Fox was one of the most uninhibited and radical thinkers I’ve known. He was that, and he was a rabbi and a philosopher. When I met him at Brandeis, he had a few remarkable students. Among them Aryeh Cohen, Shaul Magid, David Aaron, Phil Cohen, Marc Gopin. I probably forgot half of this remarkable group I was privileged to study with. I learned so much from them. But most of all I learned from Marvin Fox. He really saved me from drowning in the completely alien world of the American Jewish academy that I stumbled into when I came to Brandeis. To this day I have no idea why he took me on. The first time I met him at his small office at the Lown School for Jewish Studies that he pretty much filled with his considerable girth I asked to join his class in, I think, Jewish ethics. He gestured for me to be silent, folded his hands over his great orb, and gave me his verdict: considering thatI was not going to specialize in Jewish philosophy I was welcome to join his class. It was uphill from there.
Fox seemed to us a male chauvinist. His students were all male and the one young woman who made it through one of his classes while I was there was told not to bother coming back. He was a gatekeeper in other ways as well. There had been others who wanted to work on Hermann Cohen under his guidance, but the only one he allowed to go forward on such a project was me, though not before throwing some obstacles in my path. Fox had a fine sense of humor and appreciated the wit of the sources he laid out before us, whether it was the Bible with its morally offensive stories, Maimonides with his contempt for the lawyers, or Rav Hayyim Volozhin who defied the boundaries between Hasidism and the Misnagdim. Fox was not just physically capacious but he spiritually embodied the world of Aristotle, the Rabbis, Maimonides, and Musar, all with a good dose of humor tempered by the joy of philosophical clarity. I consider myself fortunate to have had such a generous and gifted teacher.
It was Fox who urged me to meet and seek the guidance of Krister Stendahl, William A. Johnson, and Nahum Sarna.
I remember my last visit with Prof. Fox in Newton. I brought my son, Benny, who was only two years old but wise enough to realize that he was in the presence of a great man. Fox was weak and ill but gracious. His wife, June, was kind enough to allow us to visit.

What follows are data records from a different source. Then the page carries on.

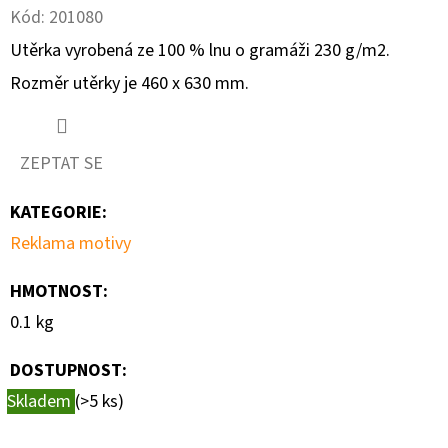
Kód:
201080
D
Utěrka vyrobená ze 100 % lnu o gramáži 230 g/m2.
O
Rozměr utěrky je 460 x 630 mm.
P
O
R
ZEPTAT SE
U
Č
KATEGORIE
:
U
Reklama motivy
J
E
HMOTNOST
:
M
0.1 kg
E
DOSTUPNOST:
Skladem
(>5 ks)
TYROLSKÉ
SVĚŽENKY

We came away blessed.
Fox didn’t read Arabic. And yet he loved the Rambam as a philosopher, not just as a codifier of the Mosaic Law. In those days, at Brandeis, you had to choose sides. You were either with Alfred Ivry, the other superb teacher of Jewish philosophy who owned Maimuni, or you were with Marvin Fox, who owned the Rambam. In the end, it was Isadore Twersky, who owned the Rambam as well, who eulogized Marvin Fox at Levine Chapel, not Professor Ivry.
Fox also put me on the path of my second project, the translation and annotation of the early Jewish writings of Leo Strauss. Ken Green, who invited me to undertake this project and who invested an unbelievable amount of time and care in it, was likewise a student of Marvin Fox.
When Fox retired from Brandeis, I asked him if he was going to miss his students. He dismissed the assumption. What he missed, and what he had missed all along while at Brandeis, were his Ohio State University philosophy students. After retiring from Brandeis he was recruited by John Silber to teach at Boston University and build its fledgling Jewish studies program. Silber generally acted with the advice of Elie Wiesel, but I am not sure Wiesel knew Fox. When Fox got ill I moved into his office, and I essentially owe my job at BU to the fact that Silber saw me as a protege of Marvin Fox. I guess I was lucky.